Rivoluzione Ho visto una formica in un giorno freddo e triste donare alla cicala metà delle sue provviste. Tutto cambia: le nuvole, le favole, le persone... La formica si fa generosa... E' una rivoluzione.
E' uno sguardo disincantato, quello di Rodari, che destruttura l'antico e spariglia: da un parte valorizzando il canto contro il grigiore e quella vena di cattiveria della formica e, nella seconda poesia, lavora proprio sulla spocchia della formica, trasformata da tirchia in generosa. Credo che sia un esercizio interessante quello di proporre punti di vista diversi e originali rispetto alla consueta narrazione. Questo vale a maggior ragione in questo tempo di crisi, in cui certe distinzioni saltano.
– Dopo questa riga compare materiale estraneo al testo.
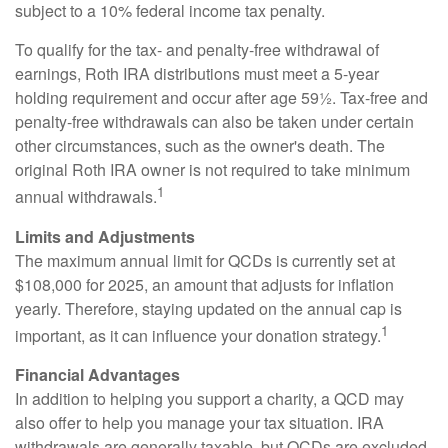
subject to a 10% federal income tax penalty.
To qualify for the tax- and penalty-free withdrawal of
earnings, Roth IRA distributions must meet a 5-year
holding requirement and occur after age 59½. Tax-free and
penalty-free withdrawals can also be taken under certain
other circumstances, such as the owner's death. The
original Roth IRA owner is not required to take minimum
1
annual withdrawals.
Limits and Adjustments
The maximum annual limit for QCDs is currently set at
$108,000 for 2025, an amount that adjusts for inflation
yearly. Therefore, staying updated on the annual cap is
1
important, as it can influence your donation strategy.
Financial Advantages
In addition to helping you support a charity, a QCD may
also offer to help you manage your tax situation. IRA
withdrawals are generally taxable, but QCDs are excluded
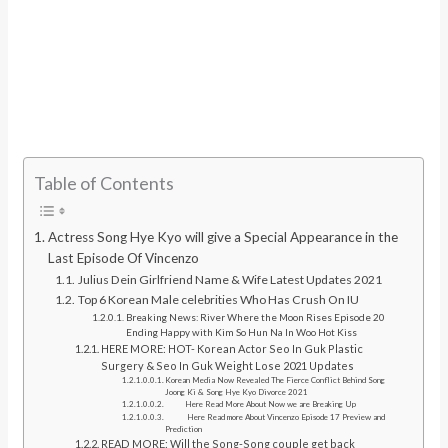
Table of Contents
Actress Song Hye Kyo will give a Special Appearance in the
Last Episode Of Vincenzo
Julius Dein Girlfriend Name & Wife Latest Updates 2021
Top 6 Korean Male celebrities Who Has Crush On IU
Breaking News: River Where the Moon Rises Episode 20
Ending Happy with Kim So Hun Na In Woo Hot Kiss
HERE MORE: HOT- Korean Actor Seo In Guk Plastic
Surgery & Seo In Guk Weight Lose 2021 Updates
Korean Media Now Revealed The Fierce Conflict Behind Song
Joong Ki & Song Hye Kyo Divorce 2021
Here Read More About Now we are Breaking Up
Here Read more About Vincenzo Episode 17 Preview and
Prediction
READ MORE: Will the Song-Song couple get back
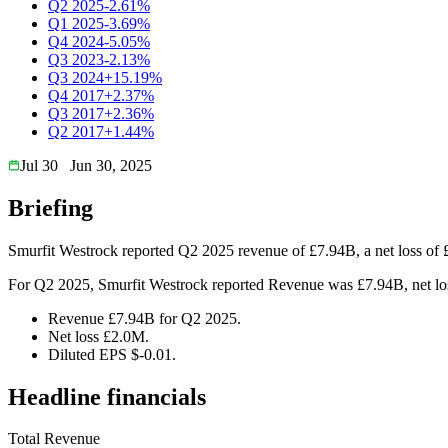
Q2 2025
-2.61%
Q1 2025
-3.69%
Q4 2024
-5.05%
Q3 2023
-2.13%
Q3 2024
+15.19%
Q4 2017
+2.37%
Q3 2017
+2.36%
Q2 2017
+1.44%
Jul 30
Jun 30, 2025
Briefing
Smurfit Westrock reported Q2 2025 revenue of £7.94B, a net loss of 
For Q2 2025, Smurfit Westrock reported Revenue was £7.94B, net loss
Revenue £7.94B for Q2 2025.
Net loss £2.0M.
Diluted EPS $-0.01.
Headline financials
Total Revenue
Mai come in questo momento si intaccano i risparmi e in generale questo avviene per le generazioni più anziane, che hanno potuto risparmiare in passato e oggi operano da "cassaforte" per i più giovani, che sono - malgrado loro - cicale a causa di lavori precari e sottopagati, della disoccupazione crescente o più semplicemente dall'impossibilità di mettere da parte dei soldi. Siamo di fronte ad un paese in difficoltà. Non stupisce perciò che il presidente dell'Istat Enrico Giovannini abbia detto dell'Italia: «siamo di fronte ad un paese in difficoltà che soffre una crisi economica più grave di quella degli anni Trenta, che ha spinto le famiglie a ridurre drasticamente i consumi e l'insicurezza politica da questo punto di vista non aiuta». Salta, obtorto collo, la distinzione fra cicala e formica.